Work task:
Copy every line from the one containing "WNP SST anomaly as" through the last line of the records below, both included, and nothing else.

Record extracts:
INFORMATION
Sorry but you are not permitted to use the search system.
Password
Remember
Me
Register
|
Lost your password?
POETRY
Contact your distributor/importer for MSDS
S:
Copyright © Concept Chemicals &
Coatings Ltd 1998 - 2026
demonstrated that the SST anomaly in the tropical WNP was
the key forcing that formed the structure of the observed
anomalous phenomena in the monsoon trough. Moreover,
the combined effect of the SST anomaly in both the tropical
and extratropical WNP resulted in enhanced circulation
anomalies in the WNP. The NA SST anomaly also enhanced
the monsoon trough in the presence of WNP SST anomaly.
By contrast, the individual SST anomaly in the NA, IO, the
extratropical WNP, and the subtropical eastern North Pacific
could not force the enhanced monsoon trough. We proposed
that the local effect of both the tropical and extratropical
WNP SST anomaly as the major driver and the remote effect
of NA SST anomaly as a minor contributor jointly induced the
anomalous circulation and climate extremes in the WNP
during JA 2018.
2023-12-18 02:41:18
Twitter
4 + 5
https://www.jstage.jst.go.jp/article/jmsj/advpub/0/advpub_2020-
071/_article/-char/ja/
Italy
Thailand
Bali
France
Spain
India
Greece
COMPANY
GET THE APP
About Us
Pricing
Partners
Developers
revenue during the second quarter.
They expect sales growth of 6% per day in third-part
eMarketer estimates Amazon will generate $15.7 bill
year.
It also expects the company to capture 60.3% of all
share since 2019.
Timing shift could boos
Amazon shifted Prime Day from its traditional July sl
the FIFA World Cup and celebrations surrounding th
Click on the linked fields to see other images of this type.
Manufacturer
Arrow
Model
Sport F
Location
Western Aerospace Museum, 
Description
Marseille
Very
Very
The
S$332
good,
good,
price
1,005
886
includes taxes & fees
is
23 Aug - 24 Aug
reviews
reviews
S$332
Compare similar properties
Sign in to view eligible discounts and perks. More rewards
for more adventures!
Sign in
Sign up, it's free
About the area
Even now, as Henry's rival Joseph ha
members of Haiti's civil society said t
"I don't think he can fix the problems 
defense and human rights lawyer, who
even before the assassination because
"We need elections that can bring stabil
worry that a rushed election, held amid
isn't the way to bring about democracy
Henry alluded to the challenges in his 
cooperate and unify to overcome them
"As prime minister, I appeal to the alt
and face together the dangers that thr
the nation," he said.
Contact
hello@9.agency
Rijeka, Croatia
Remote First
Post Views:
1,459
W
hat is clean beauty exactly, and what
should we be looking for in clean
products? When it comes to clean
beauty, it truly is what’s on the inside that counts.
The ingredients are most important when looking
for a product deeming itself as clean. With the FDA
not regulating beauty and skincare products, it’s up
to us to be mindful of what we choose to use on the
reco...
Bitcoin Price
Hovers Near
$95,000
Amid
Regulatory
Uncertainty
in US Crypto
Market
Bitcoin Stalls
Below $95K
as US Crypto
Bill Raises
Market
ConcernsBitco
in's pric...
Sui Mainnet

Answer area:
WNP SST anomaly as the major driver and the remote effect
of NA SST anomaly as a minor contributor jointly induced the
anomalous circulation and climate extremes in the WNP
during JA 2018.
2023-12-18 02:41:18
Twitter
4 + 5
https://www.jstage.jst.go.jp/article/jmsj/advpub/0/advpub_2020-
071/_article/-char/ja/
Italy
Thailand
Bali
France
Spain
India
Greece
COMPANY
GET THE APP
About Us
Pricing
Partners
Developers
revenue during the second quarter.
They expect sales growth of 6% per day in third-part
eMarketer estimates Amazon will generate $15.7 bill
year.
It also expects the company to capture 60.3% of all
share since 2019.
Timing shift could boos
Amazon shifted Prime Day from its traditional July sl
the FIFA World Cup and celebrations surrounding th
Click on the linked fields to see other images of this type.
Manufacturer
Arrow
Model
Sport F
Location
Western Aerospace Museum, 
Description
Marseille
Very
Very
The
S$332
good,
good,
price
1,005
886
includes taxes & fees
is
23 Aug - 24 Aug
reviews
reviews
S$332
Compare similar properties
Sign in to view eligible discounts and perks. More rewards
for more adventures!
Sign in
Sign up, it's free
About the area
Even now, as Henry's rival Joseph ha
members of Haiti's civil society said t
"I don't think he can fix the problems 
defense and human rights lawyer, who
even before the assassination because
"We need elections that can bring stabil
worry that a rushed election, held amid
isn't the way to bring about democracy
Henry alluded to the challenges in his 
cooperate and unify to overcome them
"As prime minister, I appeal to the alt
and face together the dangers that thr
the nation," he said.
Contact
hello@9.agency
Rijeka, Croatia
Remote First
Post Views:
1,459
W
hat is clean beauty exactly, and what
should we be looking for in clean
products? When it comes to clean
beauty, it truly is what’s on the inside that counts.
The ingredients are most important when looking
for a product deeming itself as clean. With the FDA
not regulating beauty and skincare products, it’s up
to us to be mindful of what we choose to use on the
reco...
Bitcoin Price
Hovers Near
$95,000
Amid
Regulatory
Uncertainty
in US Crypto
Market
Bitcoin Stalls
Below $95K
as US Crypto
Bill Raises
Market
ConcernsBitco
in's pric...
Sui Mainnet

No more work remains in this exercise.